This article was originally written for Construction Law
Lagan v Ferrovial: How did we get here?
In England, Lord Hoffman gave a series of judgements in the 1990s where he placed significant reliance on surrounding circumstances and the knowledge of parties at the time of the contract. The high watermark came in Investors Compensation Scheme v West Bromwich Building Society, when he found that courts could consider: "absolutely anything which would have affected the way in which the language of the document would have been understood by a reasonable man."
This approach was subsequently followed in Chartbrook Ltd v Persimmon Homes and Rainy Sky v Kookmin Bank.
However, in 2015, the Supreme Court rowed back from this approach. In Arnold v Britton the Court held that contractual wording should be given its ordinary and natural meaning, and cautioned against the use of 'commercial common sense' as an aid to interpretation. This represented a major tide change in England, and was followed in 2017 in Wood v Capita, when the Supreme Court stressed that textualism and contextualism were both tools which could be used to ascertain the objective meaning of language used in a contract.
However, the Court maintained the finding in Arnold v Britton regarding the importance of the express wording of the contract – even where it creates a poor bargain for one of the parties. Ultimately, the Court decided Wood v Capita based "principally in a careful examination of the language which the parties have used."
What about Scotland?
Until recently, the Courts in Scotland have been more permissive when it comes to considering the context and surrounding circumstances as an aid to contractual interpretation. That changed, however, in a decision earlier this year from the Inner House of the Court of Session: Lagan Construction v (1) Scot Roads Partnership Project Ltd and (2) Ferrovial Construction (UK) Ltd .

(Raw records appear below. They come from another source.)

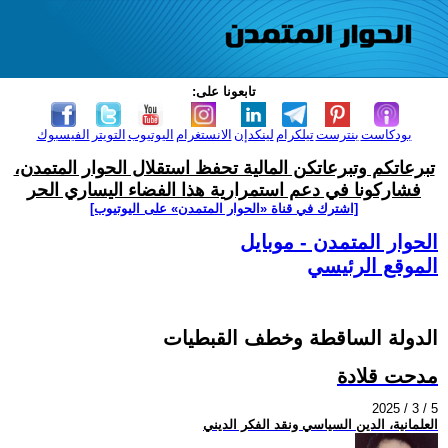
تابعونا على:
بودكاست
بنترست
تيلكرام
لينكدإن
الانستغرام
اليوتيوب
التويتر
الفيسبوك
تبرعاتكم وتبرعاتكن المالية تحفظ استقلال الحوار المتمدن،
فشاركونا في دعم استمرارية هذا الفضاء اليساري الحر
[اشترك في قناة ‫«الحوار المتمدن» على اليوتيوب]
الحوار المتمدن - موبايل
الموقع الرئيسي
الدولة الساقطة وخطف القبطيات
مدحت قلادة
2025 / 3 / 5
العلمانية، الدين السياسي ونقد الفكر الديني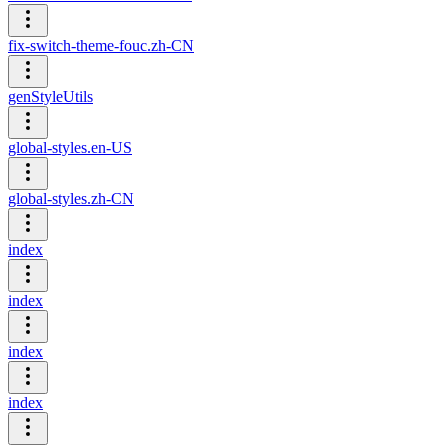
fix-switch-theme-fouc.zh-CN
genStyleUtils
global-styles.en-US
global-styles.zh-CN
index
index
index
index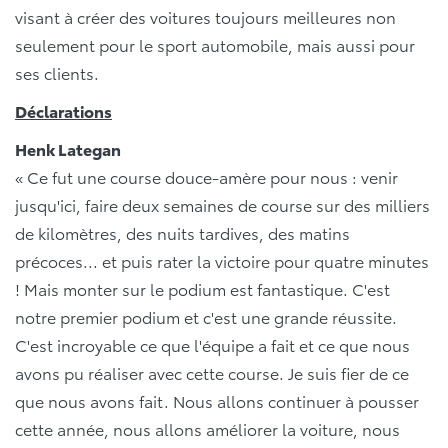
visant à créer des voitures toujours meilleures non
seulement pour le sport automobile, mais aussi pour
ses clients.
Déclarations
Henk Lategan
« Ce fut une course douce-amère pour nous : venir
jusqu'ici, faire deux semaines de course sur des milliers
de kilomètres, des nuits tardives, des matins
précoces... et puis rater la victoire pour quatre minutes
! Mais monter sur le podium est fantastique. C'est
notre premier podium et c'est une grande réussite.
C'est incroyable ce que l'équipe a fait et ce que nous
avons pu réaliser avec cette course. Je suis fier de ce
que nous avons fait. Nous allons continuer à pousser
cette année, nous allons améliorer la voiture, nous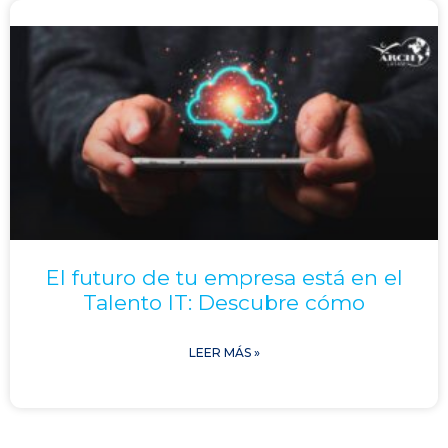
El futuro de tu empresa está en el
Talento IT: Descubre cómo
LEER MÁS »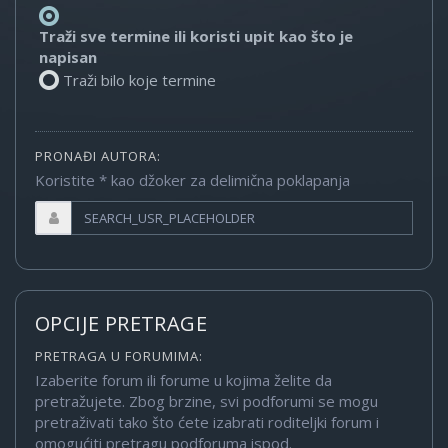
Traži sve termine ili koristi upit kao što je
napisan
Traži bilo koje termine
PRONAĐI AUTORA:
Koristite * kao džoker za delimična poklapanja
OPCIJE PRETRAGE
PRETRAGA U FORUMIMA:
Izaberite forum ili forume u kojima želite da
pretražujete. Zbog brzine, svi podforumi se mogu
pretraživati tako što ćete izabrati roditeljki forum i
omogućiti pretragu podforuma ispod.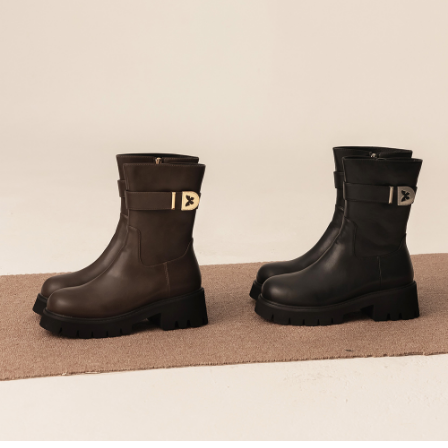
ATM／網路銀行／等多元方式進行付款，方視為交易完成。
每筆NT$80，滿NT$799(含以上)免運費
1.本服務係由「台灣大哥大股份有限公司」（以下簡稱本公司）所提供，讓
※ 請注意：結帳手續完成當下不需立刻繳費，但若您需要取消訂單，請聯絡
用戶於交易時，得透過本服務購買商品或服務，並由商店將買賣／分期付款
購買商品的店家。未經商家同意取消之訂單仍視為有效，需透過AFTEE先享
7-11付款取貨
買賣價金債權讓與本公司後，依約使用本公司帳單繳交帳款。
後付繳納相關費用。
2.基於同意付款使用「大哥付你分期」之契約關係目的，商店將以您的個人
每筆NT$80，滿NT$799(含以上)免運費
※ 交易是否成功請以「AFTEE先享後付 」之結帳頁面顯示為準，若有關於
資料（包含姓名、電話或地址）提供予台灣大哥大進項蒐集、處理及利用，
是否繳費成功／繳費後需取消欲退款等相關疑問，請聯繫「AFTEE先享後付
由本公司與您本人進行分期帳單所需資料之確認、核對及更正。
客戶支援中心」
https://netprotections.freshdesk.com/support/home
付款後7-11取貨
3.完整用戶服務條款，請詳閱以下連結：
https://oppay.tw/userRule
每筆NT$80，滿NT$799(含以上)免運費
【注意事項】
１．透過由恩沛科技股份有限公司提供之「AFTEE先享後付」服務完成之交
黑貓宅配
易，需依本服務之必要範圍內提供個人資料，並將交易相關給付款項請求債
權轉讓予恩沛科技股份有限公司。
每筆NT$80，滿NT$799(含以上)免運費
２．關於個人資料處理事宜，請瀏覽以下網址：
https://aftee.tw/terms/#terms3
離島黑貓宅配
３．未成年的使用者請事先徵得法定代理人或監護人之同意方可使用
每筆NT$200
「AFTEE先享後付」，若未經同意申辦者引起之損失，本公司不負相關責
任。
付款後門市自取
４．使用「AFTEE先享後付」時，將依據個別帳號之用戶狀況，依本公司即
時審查核予不同之上限額度；若仍有額度不足之情形，本公司將視審查結果
免運費
請求用戶進行身份認證。
５．嚴禁一人註冊多個帳號或使用他人資訊註冊。若發現惡意使用之情形，
貨到付款
恩沛科技股份有限公司將有權停止該用戶之使用額度並採取法律行動。
每筆NT$80，滿NT$799(含以上)免運費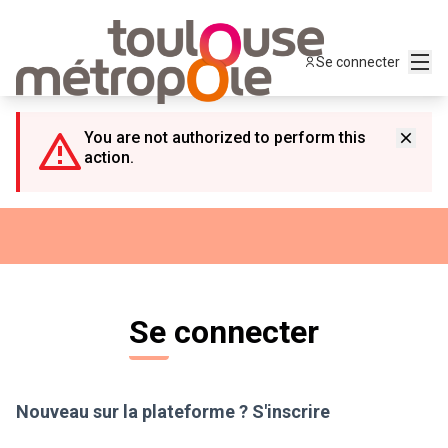
Panneau de gestion des cookies
Menu
Se connecter
You are not authorized to perform this
action.
Se connecter
Nouveau sur la plateforme ?
S'inscrire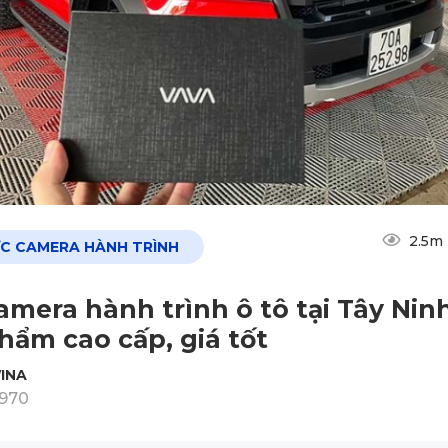
2.5m
ỨC CAMERA HÀNH TRÌNH
amera hành trình ô tô tại Tây Ninh
hẩm cao cấp, giá tốt
INA
1970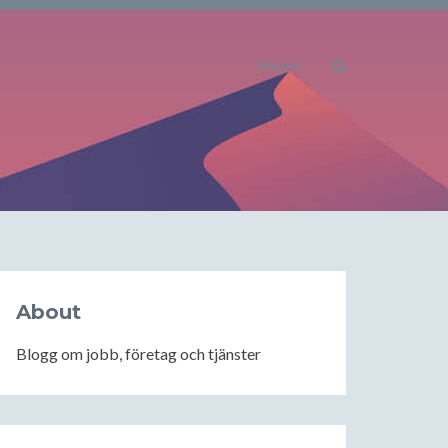
Home
About
Blogg om jobb, företag och tjänster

Lagan and Ferrovial entered into a joint venture to provide works on certain motorways for Scot Roads Partnership (Project Co). The contract between Project Co and the JV required the JV to deliver letters of credit from each Contractor Company (Lagan and Ferrovial) to Project Co.

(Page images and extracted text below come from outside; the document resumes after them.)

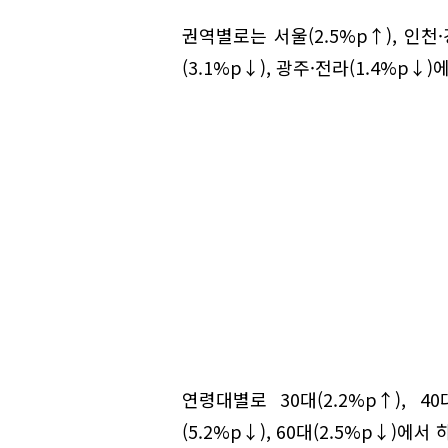
권역별로는 서울(2.5%p↑), 인천
(3.1%p↓), 광주·전라(1.4%p↓)
연령대별로 30대(2.2%p↑), 40
(5.2%p↓), 60대(2.5%p↓)에서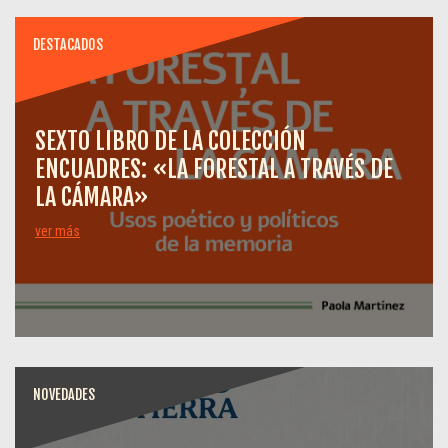
DESTACADOS
SEXTO LIBRO DE LA COLECCIÓN
ENCUADRES: «LA FORESTAL A TRAVÉS DE
LA CÁMARA»
ver más
NOVEDADES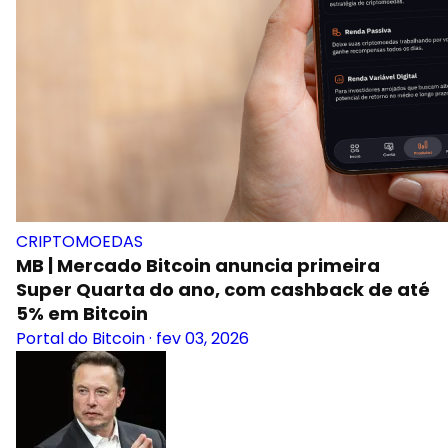
CRIPTOMOEDAS
MB | Mercado Bitcoin anuncia primeira
Super Quarta do ano, com cashback de até
5% em Bitcoin
Portal do Bitcoin
·
fev 03, 2026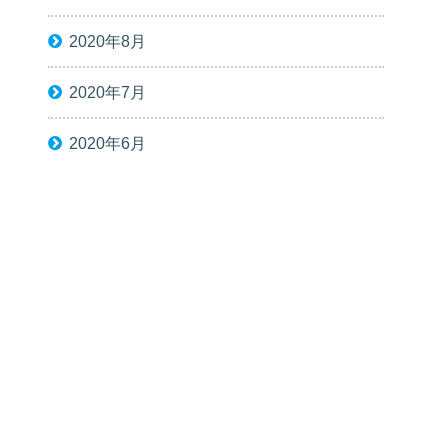
2020年8月
2020年7月
2020年6月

Clause 5.5.6 of the contract stated: "Project Co shall return to the Contractor by transfer into a bank account specified by such Contractor, an amount equal to such Contractor Company Contractor Security Account Balance…"
The difficulty for Lagan was that if construed literally, the balance of funds from Lagan's letter of credit would be remitted to the JV's bank account, since the JV was designated as the "Contractor" in the contract. This was problematic, because following Lagan's administration, the bank account was controlled by Ferrovial. Accordingly, Lagan contended that Project Co should not have transferred money to the JV, and that reference to "the Contractor" in Clause 5.5.6 should be construed as referring solely to Lagan.
At first instance, the commercial judge sustained Lagan's approach and ordered payment by Project Co to Lagan. The Inner House disagreed. Relying on the decisions of Arnold v Britton and Wood v Capita, Lord Carloway held: "It should identify what the parties agreed, not what it thinks that common sense may otherwise have dictated. Contracts are made by what people say, not what they think in their innermost minds (Muirhead & Turnbull v Dickson (1905)…). Where a contract is a complex and sophisticated one prepared and negotiated by skilled professionals, as is the case here, it may be successfully interpreted principally by textual analysis"
Where are we now?
To conclude, the Scottish courts affirmed the principle that contracts should be understood by what the parties say, not what they might have thought. In adopting this approach, the Scottish Courts have aligned with recent judgments from the UK Supreme Court, where the emphasis is on a more textual, literal interpretation of contracts, with primacy of the written word.
Therefore, when negotiating contracts, it is crucial that nothing is 'left to the imagination' and any provision that would have otherwise been implied is expressly stated within the contract.